What this task involves =
Entries follow. Give back exactly the lines starting at the one containing "Estamos acostumbrados a recomendar siempre" and ending at the one containing "un buen puñado de consejos", and no other lines.

Exercise data =
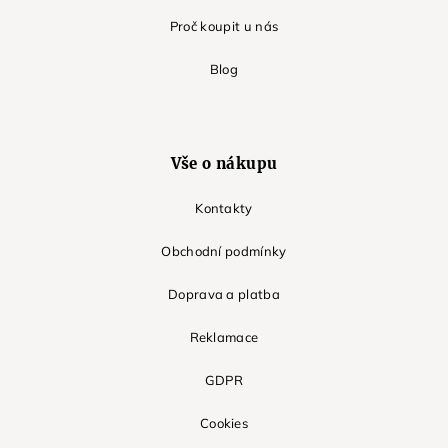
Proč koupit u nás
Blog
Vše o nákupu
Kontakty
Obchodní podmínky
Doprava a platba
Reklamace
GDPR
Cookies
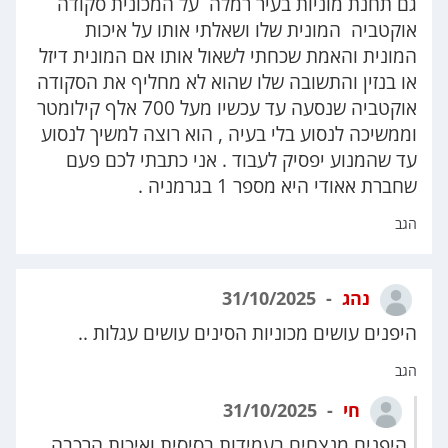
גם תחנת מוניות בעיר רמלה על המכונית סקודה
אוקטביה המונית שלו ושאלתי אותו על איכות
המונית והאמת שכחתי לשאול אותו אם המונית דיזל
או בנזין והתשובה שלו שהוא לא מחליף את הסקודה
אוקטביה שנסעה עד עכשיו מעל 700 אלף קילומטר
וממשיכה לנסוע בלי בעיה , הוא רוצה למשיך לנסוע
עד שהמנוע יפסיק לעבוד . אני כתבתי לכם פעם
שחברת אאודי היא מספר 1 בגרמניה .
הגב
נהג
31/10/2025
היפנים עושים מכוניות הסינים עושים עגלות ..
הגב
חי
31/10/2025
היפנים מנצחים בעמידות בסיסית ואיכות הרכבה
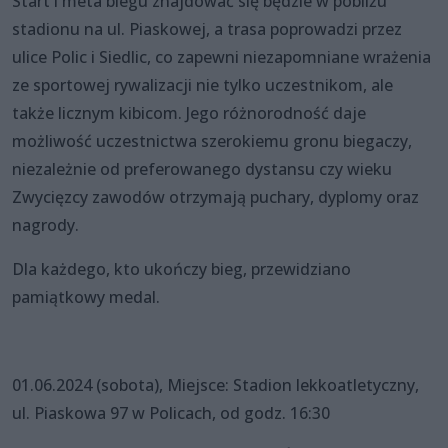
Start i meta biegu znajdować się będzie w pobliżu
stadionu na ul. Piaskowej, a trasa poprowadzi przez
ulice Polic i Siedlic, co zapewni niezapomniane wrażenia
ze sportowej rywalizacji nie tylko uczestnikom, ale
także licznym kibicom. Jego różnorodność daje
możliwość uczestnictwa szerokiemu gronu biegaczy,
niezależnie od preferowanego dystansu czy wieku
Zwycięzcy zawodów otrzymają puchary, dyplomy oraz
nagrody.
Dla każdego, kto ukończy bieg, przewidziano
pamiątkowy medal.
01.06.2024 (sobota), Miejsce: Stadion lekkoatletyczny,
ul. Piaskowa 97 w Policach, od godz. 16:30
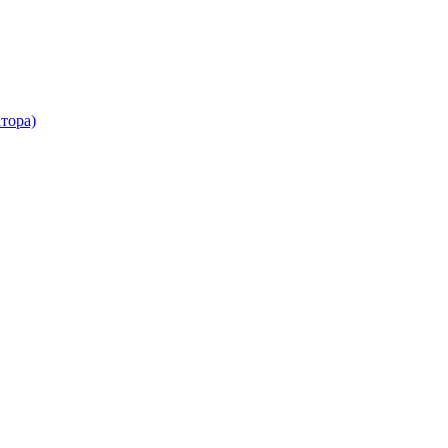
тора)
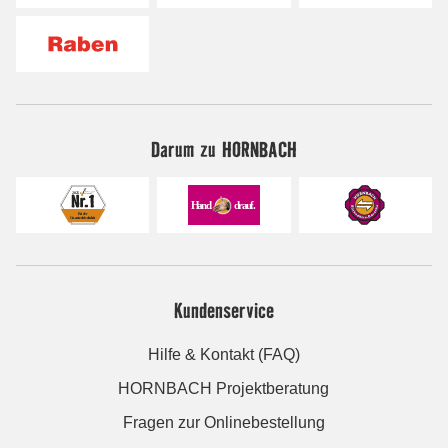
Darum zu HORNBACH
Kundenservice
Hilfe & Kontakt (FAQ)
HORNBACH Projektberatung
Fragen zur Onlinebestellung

--

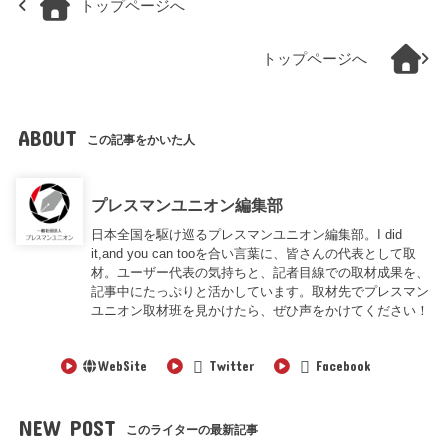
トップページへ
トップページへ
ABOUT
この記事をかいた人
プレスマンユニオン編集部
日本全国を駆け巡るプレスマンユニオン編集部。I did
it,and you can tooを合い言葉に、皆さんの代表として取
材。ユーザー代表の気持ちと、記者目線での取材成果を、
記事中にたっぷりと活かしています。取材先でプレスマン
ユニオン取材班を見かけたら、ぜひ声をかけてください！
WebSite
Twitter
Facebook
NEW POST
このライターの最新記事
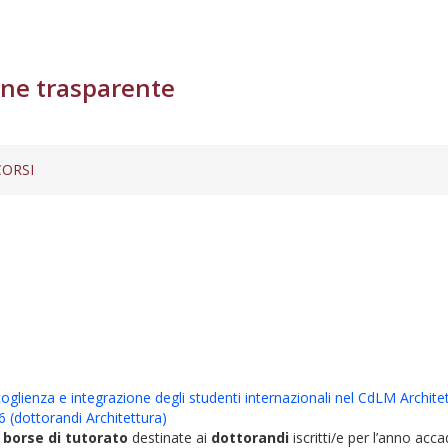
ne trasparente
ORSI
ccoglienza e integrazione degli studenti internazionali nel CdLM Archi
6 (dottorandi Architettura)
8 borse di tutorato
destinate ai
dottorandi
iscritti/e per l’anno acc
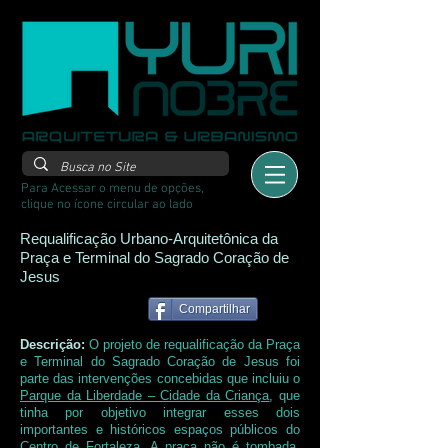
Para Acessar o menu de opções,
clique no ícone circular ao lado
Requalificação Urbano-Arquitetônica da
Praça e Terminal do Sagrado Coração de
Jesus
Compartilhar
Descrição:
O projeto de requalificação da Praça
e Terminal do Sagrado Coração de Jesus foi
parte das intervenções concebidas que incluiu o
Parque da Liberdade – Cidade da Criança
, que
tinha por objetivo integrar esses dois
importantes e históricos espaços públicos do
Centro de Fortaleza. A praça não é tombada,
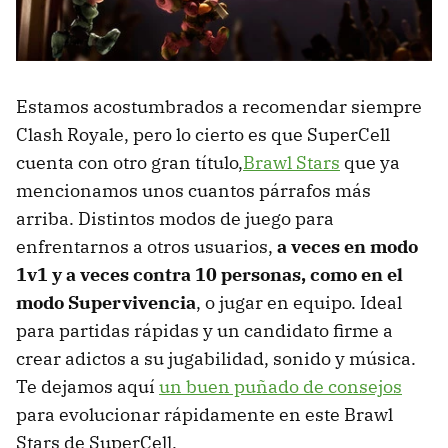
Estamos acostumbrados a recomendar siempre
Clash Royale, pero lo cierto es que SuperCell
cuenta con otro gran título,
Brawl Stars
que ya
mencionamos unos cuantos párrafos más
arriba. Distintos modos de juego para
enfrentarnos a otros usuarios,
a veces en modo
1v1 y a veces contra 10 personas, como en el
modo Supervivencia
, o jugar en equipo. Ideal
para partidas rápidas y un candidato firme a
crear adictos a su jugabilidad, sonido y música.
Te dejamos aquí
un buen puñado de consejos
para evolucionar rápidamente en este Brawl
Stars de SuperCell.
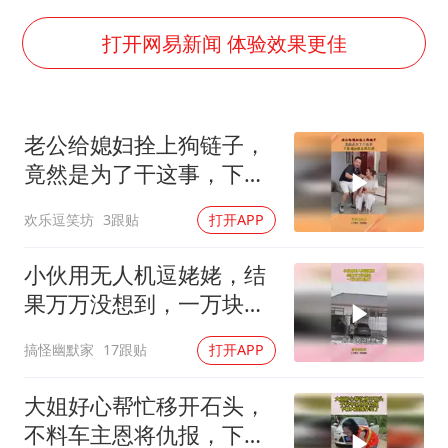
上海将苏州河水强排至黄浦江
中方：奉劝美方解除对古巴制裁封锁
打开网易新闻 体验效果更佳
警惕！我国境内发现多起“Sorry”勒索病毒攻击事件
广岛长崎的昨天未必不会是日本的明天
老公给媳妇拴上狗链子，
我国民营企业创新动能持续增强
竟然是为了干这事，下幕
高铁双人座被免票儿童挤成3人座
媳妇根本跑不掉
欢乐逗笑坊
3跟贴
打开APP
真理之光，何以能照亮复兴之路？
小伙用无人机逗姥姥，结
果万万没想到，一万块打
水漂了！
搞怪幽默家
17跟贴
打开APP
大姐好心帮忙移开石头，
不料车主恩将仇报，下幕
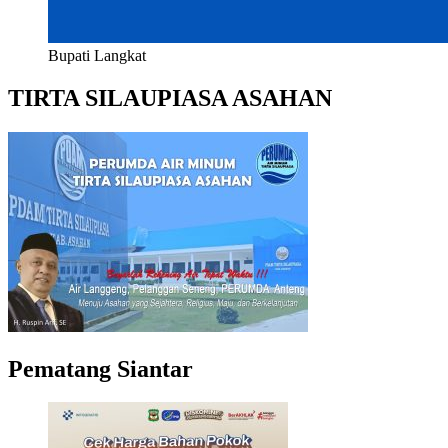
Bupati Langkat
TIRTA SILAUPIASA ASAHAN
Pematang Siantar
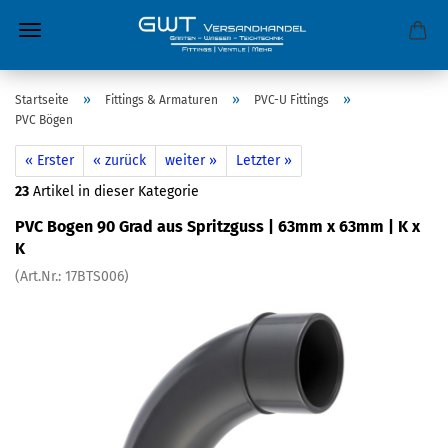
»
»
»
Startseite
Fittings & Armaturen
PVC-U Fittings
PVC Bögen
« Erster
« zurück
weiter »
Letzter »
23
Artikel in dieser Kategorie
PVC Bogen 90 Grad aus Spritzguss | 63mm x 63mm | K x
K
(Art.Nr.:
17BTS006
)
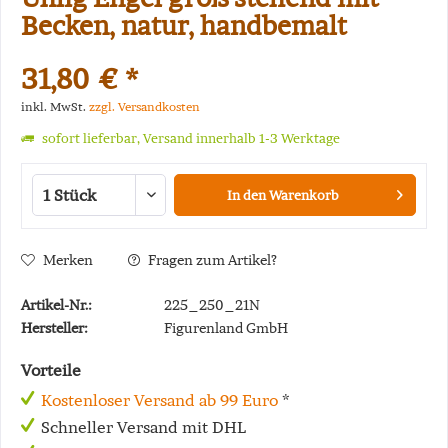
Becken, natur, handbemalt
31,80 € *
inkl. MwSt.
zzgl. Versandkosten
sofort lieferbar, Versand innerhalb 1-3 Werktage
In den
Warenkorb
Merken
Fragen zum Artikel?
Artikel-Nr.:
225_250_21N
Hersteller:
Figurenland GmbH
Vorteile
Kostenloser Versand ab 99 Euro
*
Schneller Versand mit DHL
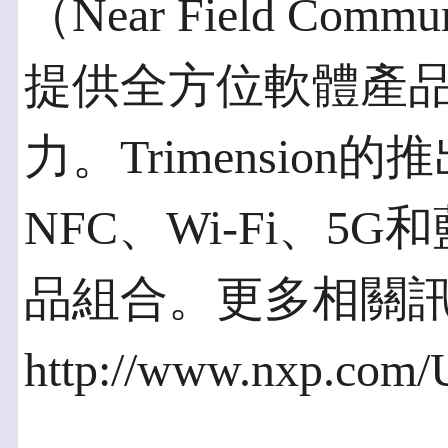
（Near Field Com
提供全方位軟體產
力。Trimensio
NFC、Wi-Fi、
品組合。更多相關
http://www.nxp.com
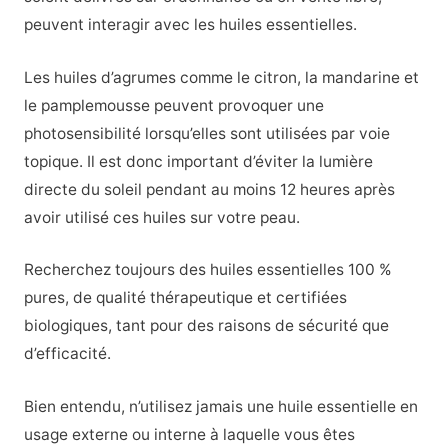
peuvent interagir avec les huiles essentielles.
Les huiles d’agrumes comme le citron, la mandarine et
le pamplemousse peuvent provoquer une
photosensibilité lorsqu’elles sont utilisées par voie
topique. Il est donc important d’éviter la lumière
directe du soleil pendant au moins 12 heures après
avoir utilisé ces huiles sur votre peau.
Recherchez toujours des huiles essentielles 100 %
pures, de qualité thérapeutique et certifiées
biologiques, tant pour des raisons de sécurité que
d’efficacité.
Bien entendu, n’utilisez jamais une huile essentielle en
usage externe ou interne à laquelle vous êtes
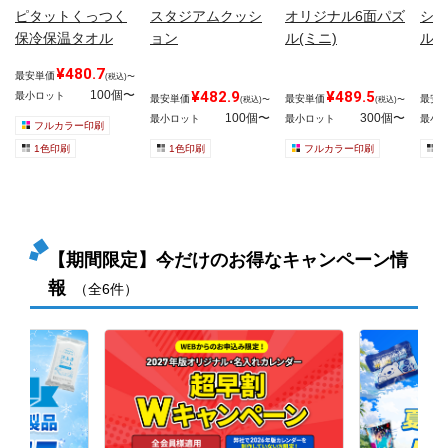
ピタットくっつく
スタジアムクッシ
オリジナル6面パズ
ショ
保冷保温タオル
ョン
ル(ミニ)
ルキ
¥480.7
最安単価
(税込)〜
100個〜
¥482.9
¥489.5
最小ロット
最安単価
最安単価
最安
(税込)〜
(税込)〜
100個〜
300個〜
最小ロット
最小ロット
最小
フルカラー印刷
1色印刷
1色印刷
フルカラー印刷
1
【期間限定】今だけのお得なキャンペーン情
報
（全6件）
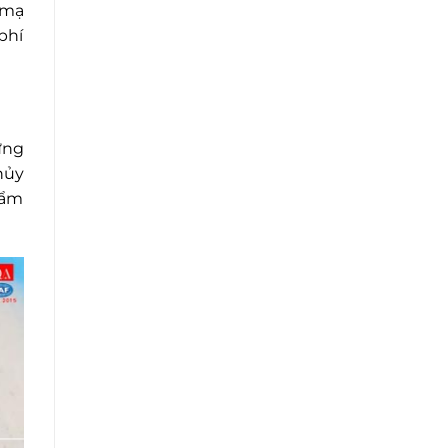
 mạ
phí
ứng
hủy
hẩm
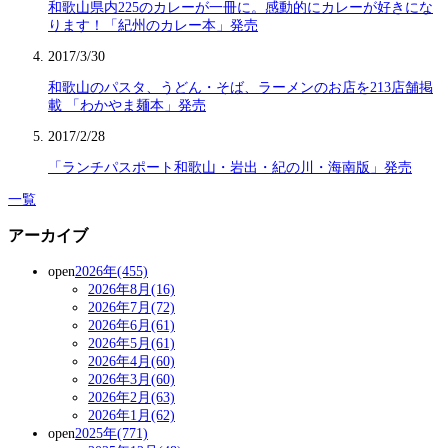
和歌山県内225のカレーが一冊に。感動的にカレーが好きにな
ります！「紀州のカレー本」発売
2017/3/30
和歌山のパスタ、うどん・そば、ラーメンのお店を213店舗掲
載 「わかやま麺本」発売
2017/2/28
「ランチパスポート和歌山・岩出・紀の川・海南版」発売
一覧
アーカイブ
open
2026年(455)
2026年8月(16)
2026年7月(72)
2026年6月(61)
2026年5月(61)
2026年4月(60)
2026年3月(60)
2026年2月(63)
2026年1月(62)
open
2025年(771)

--

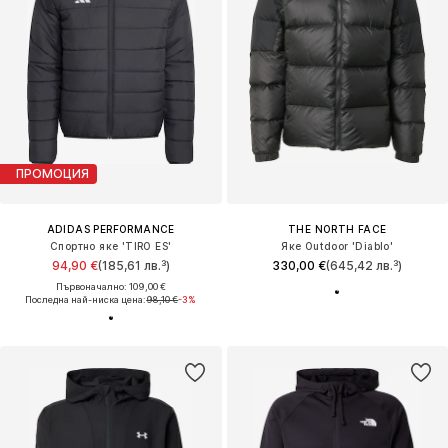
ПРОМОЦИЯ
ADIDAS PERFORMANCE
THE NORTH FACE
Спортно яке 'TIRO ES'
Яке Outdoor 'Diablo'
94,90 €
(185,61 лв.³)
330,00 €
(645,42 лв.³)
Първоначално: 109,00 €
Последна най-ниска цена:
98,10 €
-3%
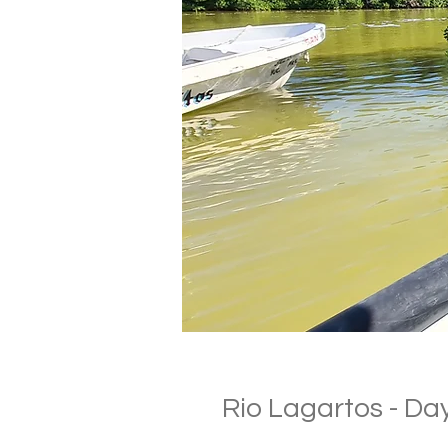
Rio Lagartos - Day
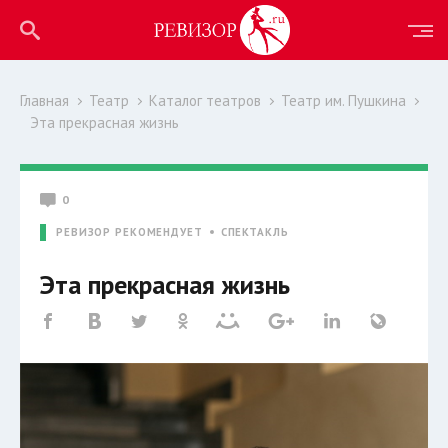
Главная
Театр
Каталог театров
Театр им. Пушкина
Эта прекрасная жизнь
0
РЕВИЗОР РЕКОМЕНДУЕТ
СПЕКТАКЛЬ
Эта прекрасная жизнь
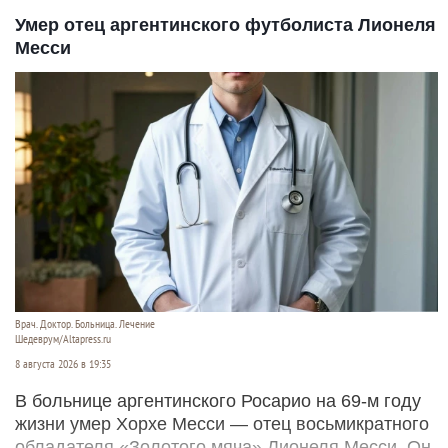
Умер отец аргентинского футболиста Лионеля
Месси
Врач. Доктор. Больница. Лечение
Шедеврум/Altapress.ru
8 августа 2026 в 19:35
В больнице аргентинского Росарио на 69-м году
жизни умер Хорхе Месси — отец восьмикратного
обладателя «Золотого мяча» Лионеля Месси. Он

Answer box =
Estamos acostumbrados a recomendar siempre
Clash Royale, pero lo cierto es que SuperCell
cuenta con otro gran título,
Brawl Stars
que ya
mencionamos unos cuantos párrafos más
arriba. Distintos modos de juego para
enfrentarnos a otros usuarios,
a veces en modo
1v1 y a veces contra 10 personas, como en el
modo Supervivencia
, o jugar en equipo. Ideal
para partidas rápidas y un candidato firme a
crear adictos a su jugabilidad, sonido y música.
Te dejamos aquí
un buen puñado de consejos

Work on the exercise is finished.